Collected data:
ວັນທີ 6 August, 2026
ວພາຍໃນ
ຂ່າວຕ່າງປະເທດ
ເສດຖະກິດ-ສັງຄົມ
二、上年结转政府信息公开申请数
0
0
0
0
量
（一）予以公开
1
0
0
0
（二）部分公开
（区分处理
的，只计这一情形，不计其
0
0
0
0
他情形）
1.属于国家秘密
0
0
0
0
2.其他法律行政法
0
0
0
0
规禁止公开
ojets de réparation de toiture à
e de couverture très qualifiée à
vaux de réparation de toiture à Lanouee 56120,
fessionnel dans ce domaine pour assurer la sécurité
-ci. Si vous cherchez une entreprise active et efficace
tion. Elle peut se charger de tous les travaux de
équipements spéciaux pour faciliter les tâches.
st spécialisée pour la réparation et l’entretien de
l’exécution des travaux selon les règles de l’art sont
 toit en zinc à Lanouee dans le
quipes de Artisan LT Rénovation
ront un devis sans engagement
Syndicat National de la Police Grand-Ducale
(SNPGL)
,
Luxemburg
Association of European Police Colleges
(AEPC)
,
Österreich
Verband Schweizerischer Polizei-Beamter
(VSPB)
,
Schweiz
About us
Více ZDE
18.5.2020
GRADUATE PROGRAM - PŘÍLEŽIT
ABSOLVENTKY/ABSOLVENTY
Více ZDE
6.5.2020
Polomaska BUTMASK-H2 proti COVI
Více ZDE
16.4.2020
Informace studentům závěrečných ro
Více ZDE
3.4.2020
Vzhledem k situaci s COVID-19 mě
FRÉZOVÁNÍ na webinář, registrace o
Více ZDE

==

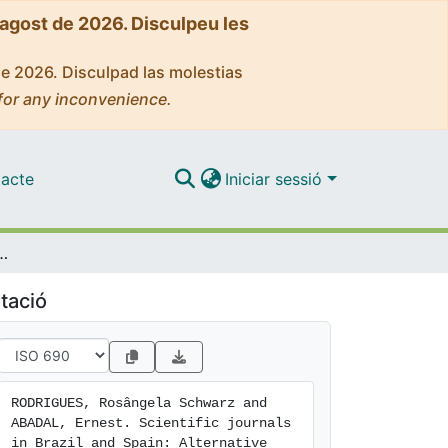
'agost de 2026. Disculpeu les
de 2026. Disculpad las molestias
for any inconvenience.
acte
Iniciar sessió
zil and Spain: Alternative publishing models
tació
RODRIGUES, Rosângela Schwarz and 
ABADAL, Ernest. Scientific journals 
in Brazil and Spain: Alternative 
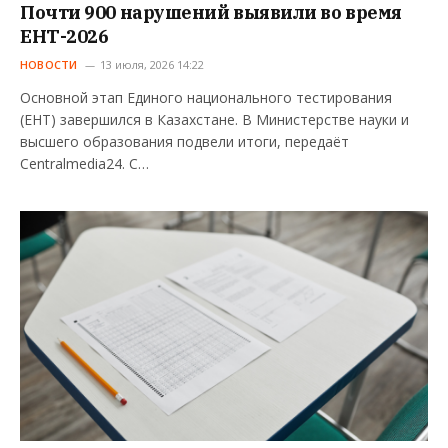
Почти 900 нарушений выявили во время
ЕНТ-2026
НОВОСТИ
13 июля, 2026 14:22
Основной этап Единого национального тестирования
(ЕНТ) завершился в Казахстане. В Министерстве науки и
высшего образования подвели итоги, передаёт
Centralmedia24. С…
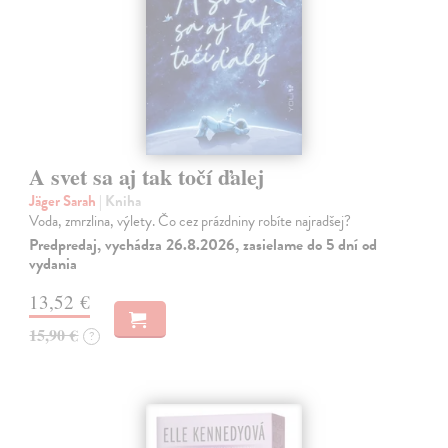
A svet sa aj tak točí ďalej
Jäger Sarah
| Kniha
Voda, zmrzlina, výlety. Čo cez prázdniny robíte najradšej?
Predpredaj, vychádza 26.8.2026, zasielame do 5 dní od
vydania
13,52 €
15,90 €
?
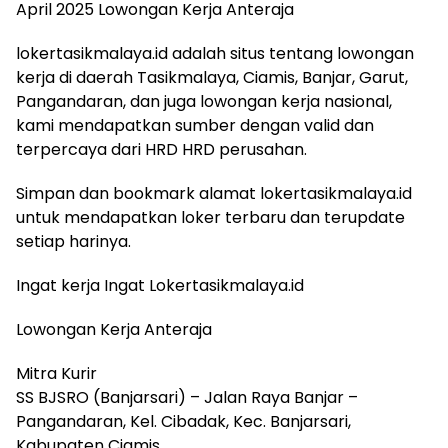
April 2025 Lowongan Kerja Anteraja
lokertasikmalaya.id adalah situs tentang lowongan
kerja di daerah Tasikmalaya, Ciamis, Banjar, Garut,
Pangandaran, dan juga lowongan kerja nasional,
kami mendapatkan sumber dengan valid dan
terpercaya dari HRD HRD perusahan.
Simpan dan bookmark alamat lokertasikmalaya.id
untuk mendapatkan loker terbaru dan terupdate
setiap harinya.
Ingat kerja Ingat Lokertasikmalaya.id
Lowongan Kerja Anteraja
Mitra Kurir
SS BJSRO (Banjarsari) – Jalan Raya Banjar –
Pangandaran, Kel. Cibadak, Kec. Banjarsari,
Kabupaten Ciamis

---

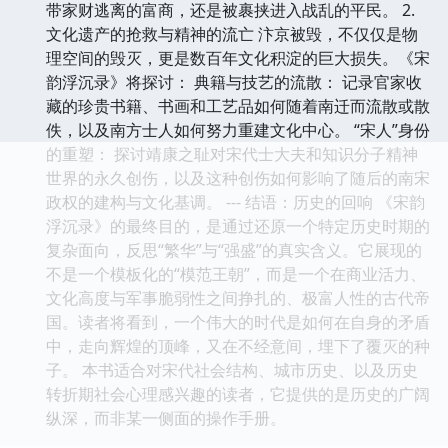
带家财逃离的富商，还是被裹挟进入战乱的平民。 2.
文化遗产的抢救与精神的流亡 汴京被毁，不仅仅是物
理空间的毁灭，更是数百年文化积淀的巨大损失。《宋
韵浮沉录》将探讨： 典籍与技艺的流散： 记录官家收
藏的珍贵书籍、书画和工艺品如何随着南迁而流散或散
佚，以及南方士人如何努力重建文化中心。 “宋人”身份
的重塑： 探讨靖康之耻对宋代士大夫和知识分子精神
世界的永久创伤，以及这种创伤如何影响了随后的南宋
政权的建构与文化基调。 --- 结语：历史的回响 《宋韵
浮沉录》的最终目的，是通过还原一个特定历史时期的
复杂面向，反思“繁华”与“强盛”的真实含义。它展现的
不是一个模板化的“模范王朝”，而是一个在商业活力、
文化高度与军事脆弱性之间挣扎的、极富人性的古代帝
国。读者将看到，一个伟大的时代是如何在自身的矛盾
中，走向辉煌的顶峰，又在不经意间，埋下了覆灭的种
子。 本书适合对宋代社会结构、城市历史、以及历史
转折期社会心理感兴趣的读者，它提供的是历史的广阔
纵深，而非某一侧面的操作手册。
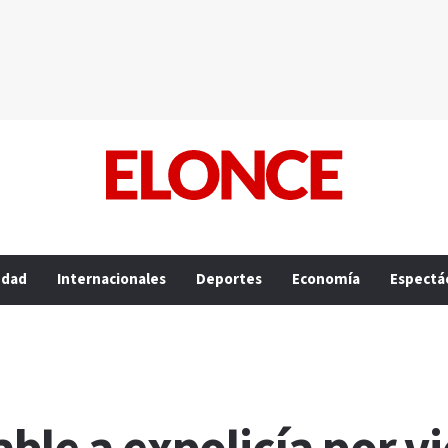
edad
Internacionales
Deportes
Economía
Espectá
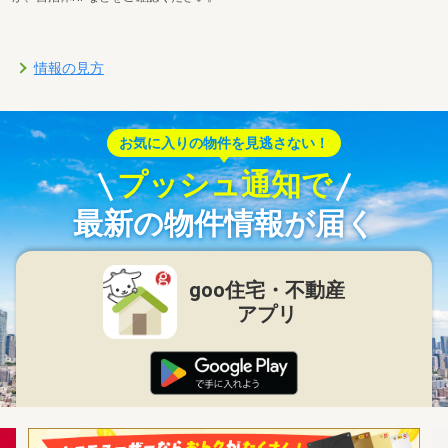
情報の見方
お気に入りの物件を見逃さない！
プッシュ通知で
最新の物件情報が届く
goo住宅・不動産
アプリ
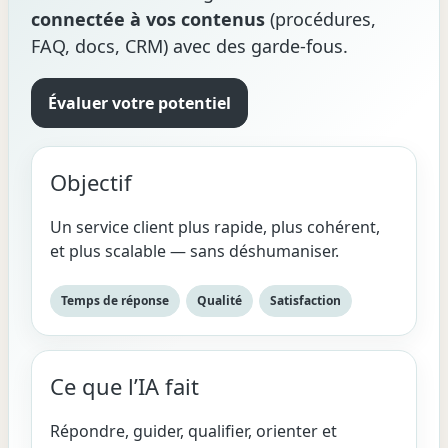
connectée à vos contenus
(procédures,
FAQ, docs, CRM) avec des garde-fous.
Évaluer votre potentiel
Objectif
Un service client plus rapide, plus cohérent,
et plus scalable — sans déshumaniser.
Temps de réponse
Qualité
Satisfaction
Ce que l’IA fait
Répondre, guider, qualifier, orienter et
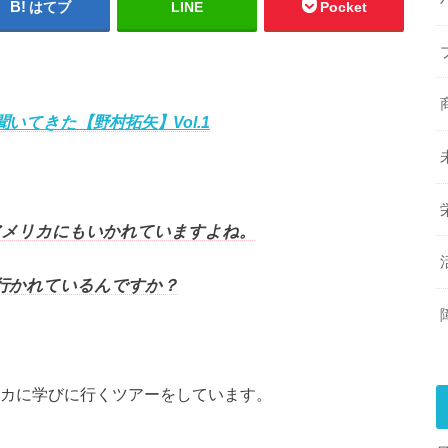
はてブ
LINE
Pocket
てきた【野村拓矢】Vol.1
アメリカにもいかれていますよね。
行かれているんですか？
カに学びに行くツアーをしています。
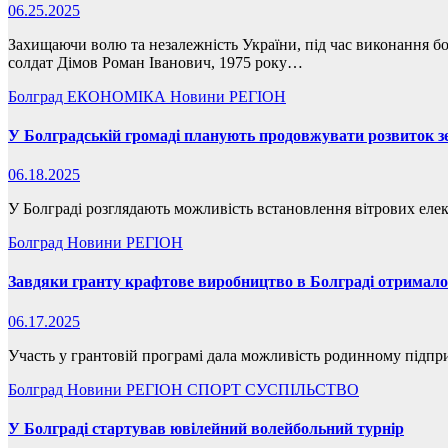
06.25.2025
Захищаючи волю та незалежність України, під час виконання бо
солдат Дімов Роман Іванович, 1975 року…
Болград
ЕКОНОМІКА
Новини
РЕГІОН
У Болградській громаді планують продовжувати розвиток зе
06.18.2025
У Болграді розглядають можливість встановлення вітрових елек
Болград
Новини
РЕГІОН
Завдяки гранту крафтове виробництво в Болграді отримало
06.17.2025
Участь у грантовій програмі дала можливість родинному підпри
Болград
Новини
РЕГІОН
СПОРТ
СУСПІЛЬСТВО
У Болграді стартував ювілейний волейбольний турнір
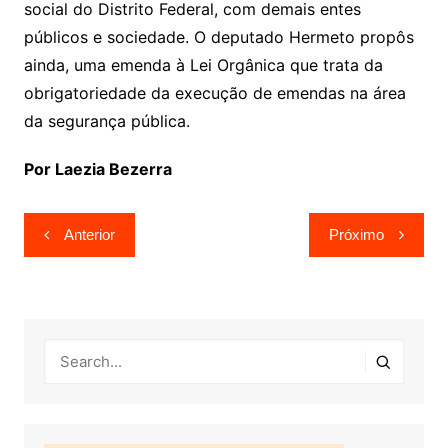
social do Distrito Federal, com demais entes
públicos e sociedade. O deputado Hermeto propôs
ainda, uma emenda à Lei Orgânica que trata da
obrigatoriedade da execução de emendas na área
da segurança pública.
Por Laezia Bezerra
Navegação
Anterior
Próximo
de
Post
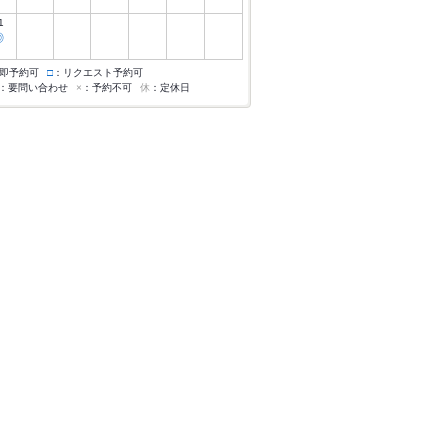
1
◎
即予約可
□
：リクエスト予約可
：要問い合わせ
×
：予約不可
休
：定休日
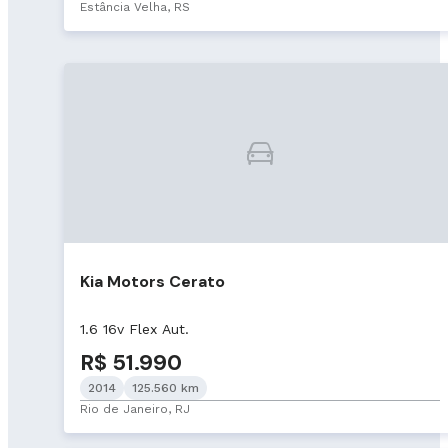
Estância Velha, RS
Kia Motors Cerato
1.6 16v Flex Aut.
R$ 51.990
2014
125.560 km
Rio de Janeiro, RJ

— TASK BRIEF —
For each line above that contains the word "travaux", make a copy.

— SOLUTION TO THIS TASK —
tion. Elle peut se charger de tous les travaux de
l’exécution des travaux selon les règles de l’art sont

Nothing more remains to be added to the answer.